Required work:
Please give an exact printout of the records, without any pictures.

Collected data:
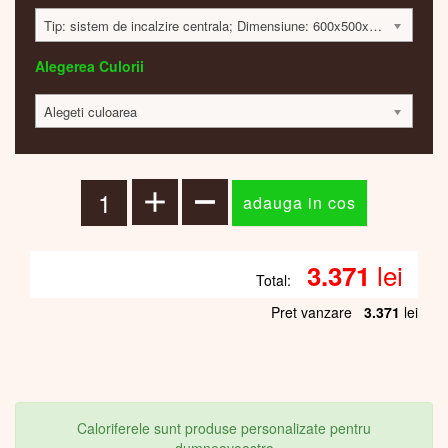
Tip: sistem de incalzire centrala; Dimensiune: 600x500x40mm; 245 Watt; 3368 lei
Alegerea Culorii
Alegeti culoarea
lei
3.371
Total:
Pret vanzare
3.371
lei
Caloriferele sunt produse personalizate pentru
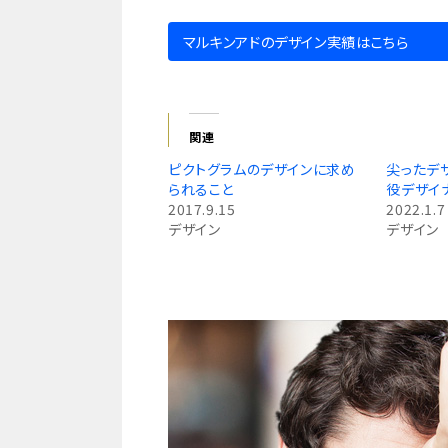
マルキンアドのデザイン実績はこちら
関連
ピクトグラムのデザインに求め
尖ったデ
られること
役デザイ
2017.9.15
2022.1.7
デザイン
デザイン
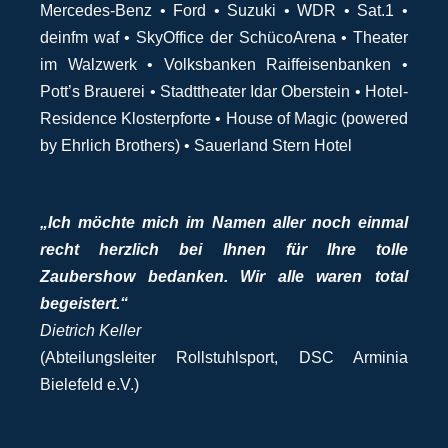
Mercedes-Benz • Ford • Suzuki • WDR • Sat.1 •
deinfm waf • SkyOffice der SchücoArena • Theater
im Walzwerk • Volksbanken Raiffeisenbanken •
Pott’s Brauerei • Stadttheater Idar Oberstein • Hotel-
Residence Klosterpforte • House of Magic (powered
by Ehrlich Brothers) • Sauerland Stern Hotel
„Ich möchte mich im Namen aller noch einmal
recht herzlich bei Ihnen für Ihre tolle
Zaubershow bedanken. Wir alle waren total
begeistert.“
Dietrich Keller
(Abteilungsleiter Rollstuhlsport, DSC Arminia
Bielefeld e.V.)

Output for this task:
Tip: sistem de incalzire centrala; Dimensiune: 600x500x40mm; 245 Watt; 3368 lei
Alegerea Culorii
Alegeti culoarea
lei
3.371
Total:
Pret vanzare
3.371
lei
Caloriferele sunt produse personalizate pentru
マルキンアドのデザイン実績はこちら
関連
ピクトグラムのデザインに求め
尖ったデ
られること
役デザイ
2017.9.15
2022.1.7
デザイン
デザイン
Mercedes-Benz • Ford • Suzuki • WDR • Sat.1 •
deinfm waf • SkyOffice der SchücoArena • Theater
im Walzwerk • Volksbanken Raiffeisenbanken •
Pott’s Brauerei • Stadttheater Idar Oberstein • Hotel-
Residence Klosterpforte • House of Magic (powered
by Ehrlich Brothers) • Sauerland Stern Hotel
„Ich möchte mich im Namen aller noch einmal
recht herzlich bei Ihnen für Ihre tolle
Zaubershow bedanken. Wir alle waren total
begeistert.“
Dietrich Keller
(Abteilungsleiter Rollstuhlsport, DSC Arminia
Bielefeld e.V.)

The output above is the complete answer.